Pork Tenderloin and Cannellini Beans

 If you’re looking for an easy, delicious way to serve a crowd (Election Day comfort food perhaps?) that’s also healthy and reasonably priced, pork tenderloin is your answer. 

I love any cuts of pork, particularly the shoulder, which is loaded with fat, resulting in savory meat that falls off the bone. That, however, takes 12 hours to cook with this recipe, if you’re interested.
I’m more likely to buy the tenderloin when time is a factor, and even though it’s so lean, with proper seasonings and accompaniments, it can be just as satisfying as the fattier cuts of pork.
After seeing an Instagram photo from my friend Domenica of her cannelloni beans soaking, I was inspired to do the same as an accompaniment to the pork.
  I’ve had friends say that they made dried beans that ended up too hard, probably from not cooking long enough. That’s happened to me too and the way I prepare them now to avoid that is this way:
Wash the beans and drain them, then put into a pot with water about one inch above the beans and bring to a rolling boil for a couple of minutes. Skim off the scum that forms. Turn off the heat and let the beans sit in the water overnight.
The next morning, drain the beans, add fresh water to cover, plus a few squirts of olive oil and some fresh sage. Let the beans simmer for two hours, then turn off the heat and let the beans sit for a few more hours.
Come back to the beans before you’re ready to serve them and test for doneness. They should be soft enough now, but if not, cook a little longer. Drain the beans again, saving some of the cooking liquid.
Place a healthy amount of olive oil (1/4 cup or so) on the bottom of a clean pot, add as much minced garlic as you like (I like a lot); briefly soften over mild heat, then add the beans back to the pot, to reheat. At this point, season them with salt and other herbs of your choosing – sage and/or rosemary are nice here. (don’t add the salt before the beans are soft or it will impede the cooking). Add a little more olive oil if you like (a few tablespoons), and some of the reserved cooking liquid if they seem too dry (but not too much, since you’re going to have more liquid from the roast to drizzle on later).
 I flavored the beans using some of the seasoned salts I made from some of the herbs growing in my garden – thyme, sage, rosemary, lemon balm and bay leaf. If you’ve still got herbs growing in your garden, it’s not too late to make the salt. It makes a great hostess gift. Just cut the herbs, dry them on a cookie sheet and after a few days, put them in the food processor with some coarse salt. I used a salt from Sicily that I got from Gustiamo.com, but you could also use kosher salt.
The salt is fantastic on vegetables, fish and meats – in this case the pork tenderloin. Just slather some Dijon mustard on the pork, then sprinkle on a generous amount of the seasoned salt and a good grinding of fresh black pepper.
Cover it with aluminum foil, and roast at 400 degrees for about 45 minutes – 1 hour. Remove from oven and let it rest for 15 minutes. Reserve the liquid to pour over the roast later (Before serving it, I whirred it with a stick blender to make it more homogenous.)
Arrange the beans on the bottom of the serving dish, then place the sliced pork on top. Just before serving, pour the heated sauce on top. It’s tender enough to eat with just a fork, and it’s so easy and delicious, it’ll become one of your go-to recipes.

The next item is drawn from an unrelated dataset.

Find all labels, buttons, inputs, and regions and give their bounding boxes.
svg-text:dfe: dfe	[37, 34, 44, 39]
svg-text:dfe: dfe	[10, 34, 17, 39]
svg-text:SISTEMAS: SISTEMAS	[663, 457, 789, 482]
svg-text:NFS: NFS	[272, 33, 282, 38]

Cannellini beans and pork tenderloin
printable recipe here


Pork Tenderloin
Smear pork tenderloin with Dijon mustard, then sprinkle on freshly ground black pepper and seasoned salts. (If you don’t have seasoned salts, use some kosher salt and sprinkle on herbs de Provence, or use minced fresh rosemary, sage or a combination of herbs.)
Roast covered at 400 degrees for 45 minutes-one hour. Remove from oven and let it rest for 15 minutes. Meanwhile, remove the liquid from the pan, strain it and whir it with a stick blender to homogenize it (or use a whisk if you don’t have a stick blender).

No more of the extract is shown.